Medienschaffende, die sich vertieft mit Themen wie zum Beispiel Rassismus oder Polizeigewalt befassen, werden immer wieder in die «Aktivisten-Ecke» gestellt. Warum?
Die Erwartung an Journalisten ist professionelle Distanz und Neutralität. Das ist auch richtig, wenn es darum geht, über die Konkurrenz zwischen zwei Hasenzüchtervereinen oder über andere Streitigkeiten ausgewogen zu berichten. Aber bei Themen wie Rassismus, Antisemitismus und anderen antidemokratischen Einstellungen finden viele Fachjournalisten, dass nicht jede Meinung gleichwertig und neutral dargestellt werden kann. Ich teile diese Auffassung. Interessant ist, von wem der Aktivisten-Vorwurf kommt. Denn es ist schon auffällig, dass niemand Medienschaffende in die Aktivisten-Ecke stellt, wenn sie bedauern, dass das Wirtschaftswachstum abnimmt oder die Arbeitslosigkeit steigt. Da scheint Konsens zu herrschen. Ausgerechnet beim Umgang mit antidemokratischen Einstellungen wird dieser Konsens von manchen in Frage gestellt.
«Monokulturelle Redaktionen betreiben oft Aktivismus für den Status Quo, bewusst oder unbewusst.»
Was wäre eigentlich der erste Schritt, um mehr Diversität in die Redaktionen zu bekommen?
Schritt eins sollte sein, Diversität bei den Inhalten anzustreben. Wer sein Programm divers aufstellen will, muss beim Personal anfangen. Wer neue Themen und Ideen will, braucht neue Leute mit neuen Perspektiven. Es geht nämlich nicht nur um Fairness und einen moralischen, demokratischen Anspruch, es geht auch einfach darum, ein gutes mediales Produkt abzuliefern. Für alle.
Wenn Redaktionen nicht divers aufgestellt sind, was bedeutet das für die journalistische Objektivität?

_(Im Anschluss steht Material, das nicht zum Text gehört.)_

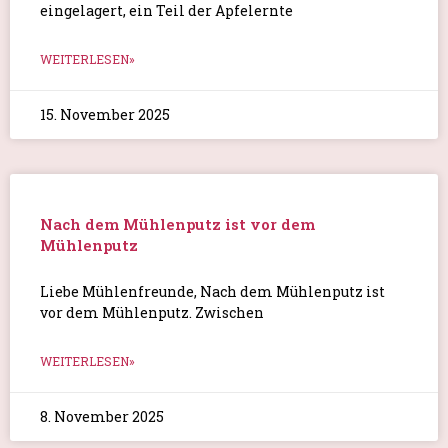
eingelagert, ein Teil der Apfelernte
WEITERLESEN»
15. November 2025
Nach dem Mühlenputz ist vor dem
Mühlenputz
Liebe Mühlenfreunde, Nach dem Mühlenputz ist
vor dem Mühlenputz. Zwischen
WEITERLESEN»
8. November 2025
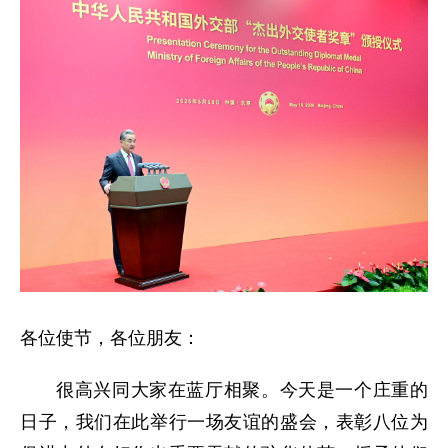
各位使节，各位朋友：
很高兴同大家在蓝厅相聚。今天是一个庄重的
日子，我们在此举行一场友谊的盛会，表彰八位为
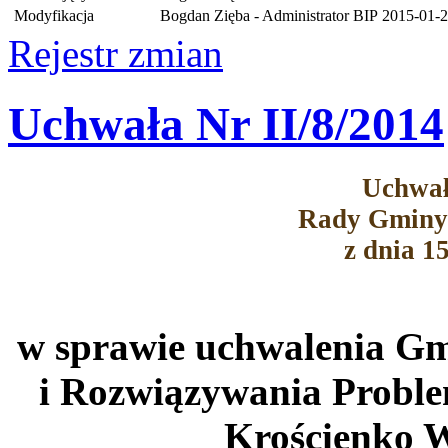
Modyfikacja
Bogdan Zięba - Administrator BIP
2015-01-2
Rejestr zmian
Uchwała Nr II/8/2014
Uchwał
Rady Gminy
z dnia 1
w sprawie uchwalenia Gm
i Rozwiązywania Probl
Krościenko W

Es gibt verschiedene «Objektivitäten». Zum Einen ist da die berufliche Objektivität, für die man einen Konflikt von zwei Seiten betrachten und darstellen soll, ohne Partei zu ergreifen. Und dann gibt es die persönliche Objektivität, die aber eigentlich niemand wirklich bieten kann. Wir haben alle eine Identität, eine Familiengeschichte, eigene Probleme, Vorlieben und Sichtweisen. Schon allein deswegen ist es nicht gut, wenn unterschiedliche Perspektiven in Redaktionen fehlen. Wenn nur Männer aus Akademikerfamilien unter sich sind, fehlen nun mal bestimmte Perspektiven auf die Gesellschaft. Solche monokulturellen Redaktionen betreiben oft Aktivismus für den Status Quo, bewusst oder unbewusst.
*Ferda Ataman arbeitet in Berlin als Journalistin und Publizistin. Sie ist Vorsitzende der Neuen deutschen Medienmacher*innen, der bundesweit grössten Vereinigung von Journalist*innen aus Einwandererfamilien. 2019 hat sie die Streitschrift «Hört auf zu fragen. Ich bin von hier» veröffentlicht.